*** Begin section ***

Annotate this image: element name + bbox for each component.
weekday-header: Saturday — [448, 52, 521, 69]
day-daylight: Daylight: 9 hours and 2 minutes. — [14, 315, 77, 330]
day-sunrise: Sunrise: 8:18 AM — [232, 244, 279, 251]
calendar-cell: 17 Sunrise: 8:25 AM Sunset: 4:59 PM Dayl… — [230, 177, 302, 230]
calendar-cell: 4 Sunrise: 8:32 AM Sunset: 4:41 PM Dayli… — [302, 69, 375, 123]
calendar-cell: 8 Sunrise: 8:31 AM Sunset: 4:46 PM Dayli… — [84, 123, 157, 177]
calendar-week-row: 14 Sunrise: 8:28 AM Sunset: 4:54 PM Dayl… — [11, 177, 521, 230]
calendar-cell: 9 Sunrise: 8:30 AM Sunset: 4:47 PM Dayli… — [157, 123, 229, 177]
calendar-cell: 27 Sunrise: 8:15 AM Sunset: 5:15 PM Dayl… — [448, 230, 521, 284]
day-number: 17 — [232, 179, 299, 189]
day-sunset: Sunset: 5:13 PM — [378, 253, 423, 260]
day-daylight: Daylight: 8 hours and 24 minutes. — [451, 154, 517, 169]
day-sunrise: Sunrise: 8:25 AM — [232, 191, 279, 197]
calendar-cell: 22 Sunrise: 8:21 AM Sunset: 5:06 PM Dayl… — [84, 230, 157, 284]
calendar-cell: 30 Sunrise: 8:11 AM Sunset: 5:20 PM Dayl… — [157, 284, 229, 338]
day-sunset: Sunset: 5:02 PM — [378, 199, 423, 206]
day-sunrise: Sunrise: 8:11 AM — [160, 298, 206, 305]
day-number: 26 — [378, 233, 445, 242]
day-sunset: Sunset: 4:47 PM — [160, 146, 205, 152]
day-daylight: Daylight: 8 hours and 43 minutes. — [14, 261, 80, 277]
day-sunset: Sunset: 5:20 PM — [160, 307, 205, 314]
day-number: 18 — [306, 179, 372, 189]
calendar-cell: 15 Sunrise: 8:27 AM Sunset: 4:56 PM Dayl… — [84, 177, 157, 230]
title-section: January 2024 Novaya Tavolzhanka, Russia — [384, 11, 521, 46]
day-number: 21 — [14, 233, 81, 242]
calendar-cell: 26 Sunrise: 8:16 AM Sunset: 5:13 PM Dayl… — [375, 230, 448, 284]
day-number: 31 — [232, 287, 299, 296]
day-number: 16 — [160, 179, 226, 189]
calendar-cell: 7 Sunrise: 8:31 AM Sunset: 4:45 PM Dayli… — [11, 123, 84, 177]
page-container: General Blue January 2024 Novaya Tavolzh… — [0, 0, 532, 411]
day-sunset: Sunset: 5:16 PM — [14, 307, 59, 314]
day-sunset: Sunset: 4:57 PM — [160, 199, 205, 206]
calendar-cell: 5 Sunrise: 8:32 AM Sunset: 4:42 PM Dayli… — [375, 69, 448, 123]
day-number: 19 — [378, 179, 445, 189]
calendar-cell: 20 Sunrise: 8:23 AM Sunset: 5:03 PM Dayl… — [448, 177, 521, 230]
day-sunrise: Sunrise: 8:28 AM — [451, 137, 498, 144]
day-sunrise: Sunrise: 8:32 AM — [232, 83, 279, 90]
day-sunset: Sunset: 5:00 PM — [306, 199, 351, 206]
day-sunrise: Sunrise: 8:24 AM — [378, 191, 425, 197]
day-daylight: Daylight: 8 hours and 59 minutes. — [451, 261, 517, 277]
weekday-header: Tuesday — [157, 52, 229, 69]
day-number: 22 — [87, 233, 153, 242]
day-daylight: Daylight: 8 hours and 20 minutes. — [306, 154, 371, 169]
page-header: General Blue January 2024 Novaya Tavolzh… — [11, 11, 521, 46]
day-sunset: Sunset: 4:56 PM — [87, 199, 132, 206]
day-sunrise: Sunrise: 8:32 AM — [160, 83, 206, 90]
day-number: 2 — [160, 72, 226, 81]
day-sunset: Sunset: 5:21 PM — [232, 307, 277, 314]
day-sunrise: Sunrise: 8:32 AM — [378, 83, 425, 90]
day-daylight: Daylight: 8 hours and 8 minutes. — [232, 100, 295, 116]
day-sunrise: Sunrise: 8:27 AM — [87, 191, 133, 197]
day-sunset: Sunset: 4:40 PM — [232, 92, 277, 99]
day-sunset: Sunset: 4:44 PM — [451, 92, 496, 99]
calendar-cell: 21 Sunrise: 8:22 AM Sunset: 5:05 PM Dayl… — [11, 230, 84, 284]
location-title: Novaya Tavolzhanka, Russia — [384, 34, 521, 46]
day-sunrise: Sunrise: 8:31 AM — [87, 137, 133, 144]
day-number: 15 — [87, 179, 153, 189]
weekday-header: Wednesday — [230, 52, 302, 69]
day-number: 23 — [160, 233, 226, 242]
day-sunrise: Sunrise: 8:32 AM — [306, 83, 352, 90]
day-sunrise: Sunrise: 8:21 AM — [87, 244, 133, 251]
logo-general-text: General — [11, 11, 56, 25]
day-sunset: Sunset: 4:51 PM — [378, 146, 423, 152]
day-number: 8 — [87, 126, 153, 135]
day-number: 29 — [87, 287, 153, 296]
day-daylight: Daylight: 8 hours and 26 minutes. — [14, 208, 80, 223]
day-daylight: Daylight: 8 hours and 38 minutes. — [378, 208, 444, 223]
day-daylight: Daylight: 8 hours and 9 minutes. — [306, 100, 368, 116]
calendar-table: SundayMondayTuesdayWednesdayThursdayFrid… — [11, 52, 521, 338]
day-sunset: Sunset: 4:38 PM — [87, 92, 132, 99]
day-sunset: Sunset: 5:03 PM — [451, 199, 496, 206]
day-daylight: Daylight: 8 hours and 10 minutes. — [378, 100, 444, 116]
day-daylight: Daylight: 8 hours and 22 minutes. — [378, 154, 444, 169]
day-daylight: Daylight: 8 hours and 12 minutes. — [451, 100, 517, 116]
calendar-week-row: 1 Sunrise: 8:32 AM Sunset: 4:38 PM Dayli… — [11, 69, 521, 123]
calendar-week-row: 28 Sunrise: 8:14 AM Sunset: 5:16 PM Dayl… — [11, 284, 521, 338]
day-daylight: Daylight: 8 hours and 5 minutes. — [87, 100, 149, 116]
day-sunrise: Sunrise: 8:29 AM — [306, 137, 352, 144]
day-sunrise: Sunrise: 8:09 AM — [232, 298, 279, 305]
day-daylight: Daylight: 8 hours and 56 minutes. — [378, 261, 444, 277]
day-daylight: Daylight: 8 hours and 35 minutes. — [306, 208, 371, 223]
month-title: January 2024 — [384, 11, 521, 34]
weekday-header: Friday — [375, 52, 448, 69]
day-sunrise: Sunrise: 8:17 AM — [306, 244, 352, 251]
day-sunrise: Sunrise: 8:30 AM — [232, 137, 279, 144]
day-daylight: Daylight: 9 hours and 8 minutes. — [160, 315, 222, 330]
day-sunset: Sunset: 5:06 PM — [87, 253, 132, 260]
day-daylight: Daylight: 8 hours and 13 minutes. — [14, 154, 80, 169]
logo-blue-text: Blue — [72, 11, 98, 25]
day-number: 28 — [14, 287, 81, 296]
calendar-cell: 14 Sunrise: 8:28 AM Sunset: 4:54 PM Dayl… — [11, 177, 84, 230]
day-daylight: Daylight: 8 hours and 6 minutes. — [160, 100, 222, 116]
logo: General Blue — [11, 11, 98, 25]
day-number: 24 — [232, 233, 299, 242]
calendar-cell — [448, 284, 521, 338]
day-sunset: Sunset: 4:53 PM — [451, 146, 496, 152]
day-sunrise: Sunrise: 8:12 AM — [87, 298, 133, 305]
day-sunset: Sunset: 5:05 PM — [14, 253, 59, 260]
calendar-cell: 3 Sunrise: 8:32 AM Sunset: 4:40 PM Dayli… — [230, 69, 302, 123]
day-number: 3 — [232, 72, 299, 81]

*** End section ***

#### Work order:
Find every line in the records that has the word "Novaya". Copy those lines.

#### Task output:
title-section: January 2024 Novaya Tavolzhanka, Russia — [384, 11, 521, 46]
page-container: General Blue January 2024 Novaya Tavolzh… — [0, 0, 532, 411]
page-header: General Blue January 2024 Novaya Tavolzh… — [11, 11, 521, 46]
location-title: Novaya Tavolzhanka, Russia — [384, 34, 521, 46]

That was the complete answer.